(Dataset entries)
Content starts
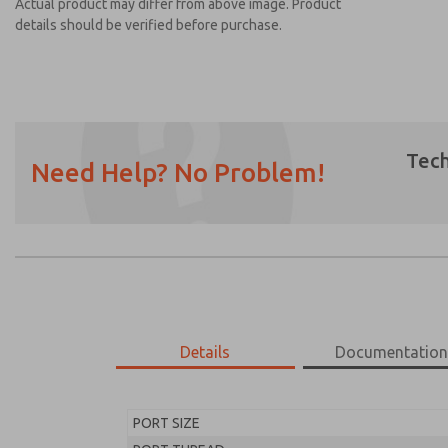
Actual product may differ from above image. Product
details should be verified before purchase.
Tech
Need Help? No Problem!
Prefered Method of Contact?
Email
Phone
Please send me periodic updates on featur
*Yes, I have read the privacy policy and I a
earmarked for processing and answering my
Details
Documentatio
MD453FHB2BD2Q
MD453FHB2BD2Q
PORT SIZE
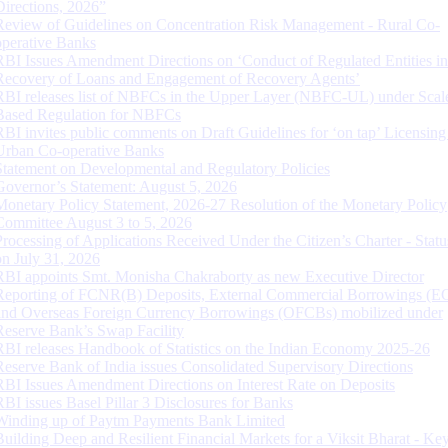
Directions, 2026”
Review of Guidelines on Concentration Risk Management - Rural Co-
operative Banks
RBI Issues Amendment Directions on ‘Conduct of Regulated Entities in
Recovery of Loans and Engagement of Recovery Agents’
RBI releases list of NBFCs in the Upper Layer (NBFC-UL) under Scal
Based Regulation for NBFCs
RBI invites public comments on Draft Guidelines for ‘on tap’ Licensing
Urban Co-operative Banks
Statement on Developmental and Regulatory Policies
Governor’s Statement: August 5, 2026
Monetary Policy Statement, 2026-27 Resolution of the Monetary Policy
Committee August 3 to 5, 2026
Processing of Applications Received Under the Citizen’s Charter - Statu
on July 31, 2026
RBI appoints Smt. Monisha Chakraborty as new Executive Director
Reporting of FCNR(B) Deposits, External Commercial Borrowings (E
and Overseas Foreign Currency Borrowings (OFCBs) mobilized under
Reserve Bank’s Swap Facility
RBI releases Handbook of Statistics on the Indian Economy 2025-26
Reserve Bank of India issues Consolidated Supervisory Directions
RBI Issues Amendment Directions on Interest Rate on Deposits
RBI issues Basel Pillar 3 Disclosures for Banks
Winding up of Paytm Payments Bank Limited
Building Deep and Resilient Financial Markets for a Viksit Bharat - Ke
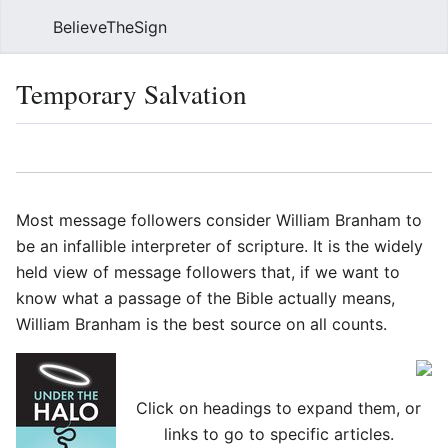
BelieveTheSign
Sear
Temporary Salvation
Language
Watch
Vie
Most message followers consider William Branham to
be an infallible interpreter of scripture. It is the widely
held view of message followers that, if we want to
know what a passage of the Bible actually means,
William Branham is the best source on all counts.
Click on headings to expand them, or
links to go to specific articles.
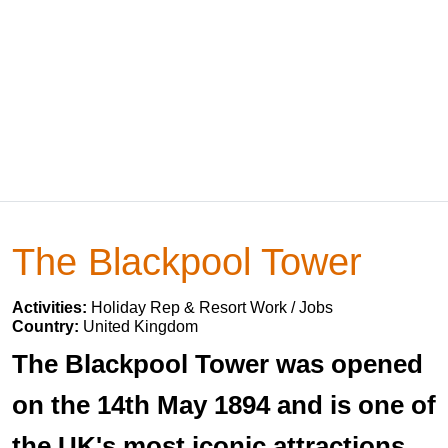
The Blackpool Tower
Activities:
Holiday Rep & Resort Work / Jobs
Country:
United Kingdom
The Blackpool Tower was opened
on the 14th May 1894 and is one of
the UK's most iconic attractions.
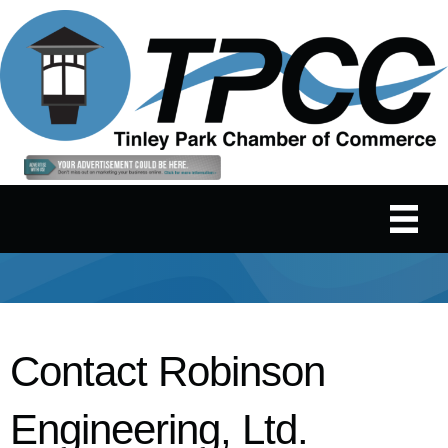
Contact Robinson
Engineering, Ltd.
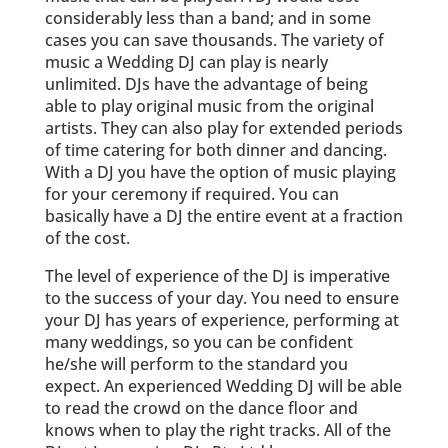
considerably less than a band; and in some
cases you can save thousands. The variety of
music a Wedding DJ can play is nearly
unlimited. DJs have the advantage of being
able to play original music from the original
artists. They can also play for extended periods
of time catering for both dinner and dancing.
With a DJ you have the option of music playing
for your ceremony if required. You can
basically have a DJ the entire event at a fraction
of the cost.
The level of experience of the DJ is imperative
to the success of your day. You need to ensure
your DJ has years of experience, performing at
many weddings, so you can be confident
he/she will perform to the standard you
expect. An experienced Wedding DJ will be able
to read the crowd on the dance floor and
knows when to play the right tracks. All of the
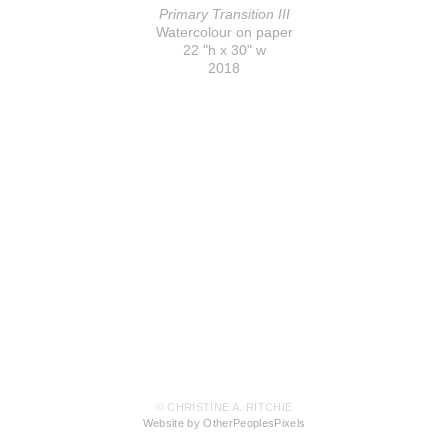
Primary Transition III
Watercolour on paper
22 "h x 30" w
2018
© CHRISTINE A. RITCHIE
Website by OtherPeoplesPixels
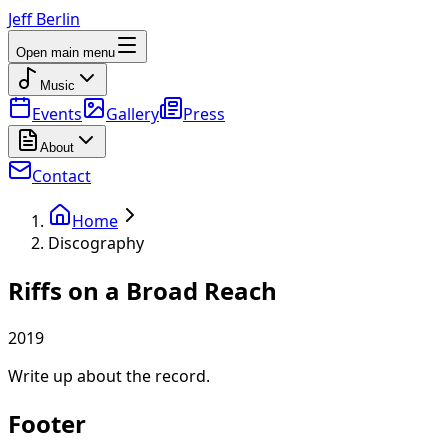
Jeff Berlin
Open main menu
Music
Events
Gallery
Press
About
Contact
Home
Discography
Riffs on a Broad Reach
2019
Write up about the record.
Footer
Content ends
REQUIRED WORK:
Drop the images and transcribe the entries above exactly.

RESPONSE AREA:
Actual product may differ from above image. Product
details should be verified before purchase.
Tech
Need Help? No Problem!
Prefered Method of Contact?
Email
Phone
Please send me periodic updates on featur
*Yes, I have read the privacy policy and I a
earmarked for processing and answering my
Details
Documentatio
MD453FHB2BD2Q
MD453FHB2BD2Q
PORT SIZE
Directions, 2026”
Review of Guidelines on Concentration Risk Management - Rural Co-
operative Banks
RBI Issues Amendment Directions on ‘Conduct of Regulated Entities in
Recovery of Loans and Engagement of Recovery Agents’
RBI releases list of NBFCs in the Upper Layer (NBFC-UL) under Scal
Based Regulation for NBFCs
RBI invites public comments on Draft Guidelines for ‘on tap’ Licensing
Urban Co-operative Banks
Statement on Developmental and Regulatory Policies
Governor’s Statement: August 5, 2026
Monetary Policy Statement, 2026-27 Resolution of the Monetary Policy
Committee August 3 to 5, 2026
Processing of Applications Received Under the Citizen’s Charter - Statu
on July 31, 2026
RBI appoints Smt. Monisha Chakraborty as new Executive Director
Reporting of FCNR(B) Deposits, External Commercial Borrowings (E
and Overseas Foreign Currency Borrowings (OFCBs) mobilized under
Reserve Bank’s Swap Facility
RBI releases Handbook of Statistics on the Indian Economy 2025-26
Reserve Bank of India issues Consolidated Supervisory Directions
RBI Issues Amendment Directions on Interest Rate on Deposits
RBI issues Basel Pillar 3 Disclosures for Banks
Winding up of Paytm Payments Bank Limited
Building Deep and Resilient Financial Markets for a Viksit Bharat - Ke
BelieveTheSign
Sear
Temporary Salvation
Language
Watch
Vie
Most message followers consider William Branham to
be an infallible interpreter of scripture. It is the widely
held view of message followers that, if we want to
know what a passage of the Bible actually means,
William Branham is the best source on all counts.
Click on headings to expand them, or
links to go to specific articles.
The Blackpool Tower
Activities:
Holiday Rep & Resort Work / Jobs
Country:
United Kingdom
The Blackpool Tower was opened
on the 14th May 1894 and is one of
the UK's most iconic attractions.
Contact Robinson
Engineering, Ltd.
considerably less than a band; and in some
cases you can save thousands. The variety of
music a Wedding DJ can play is nearly
unlimited. DJs have the advantage of being
able to play original music from the original
artists. They can also play for extended periods
of time catering for both dinner and dancing.
With a DJ you have the option of music playing
for your ceremony if required. You can
basically have a DJ the entire event at a fraction
of the cost.
The level of experience of the DJ is imperative
to the success of your day. You need to ensure
your DJ has years of experience, performing at
many weddings, so you can be confident
he/she will perform to the standard you
expect. An experienced Wedding DJ will be able
to read the crowd on the dance floor and
knows when to play the right tracks. All of the
Primary Transition III
Watercolour on paper
22 "h x 30" w
2018
© CHRISTINE A. RITCHIE
Website by OtherPeoplesPixels
Jeff Berlin
Open main menu
Music
Events
Gallery
Press
About
Contact
Home
Discography
Riffs on a Broad Reach
2019
Write up about the record.
Footer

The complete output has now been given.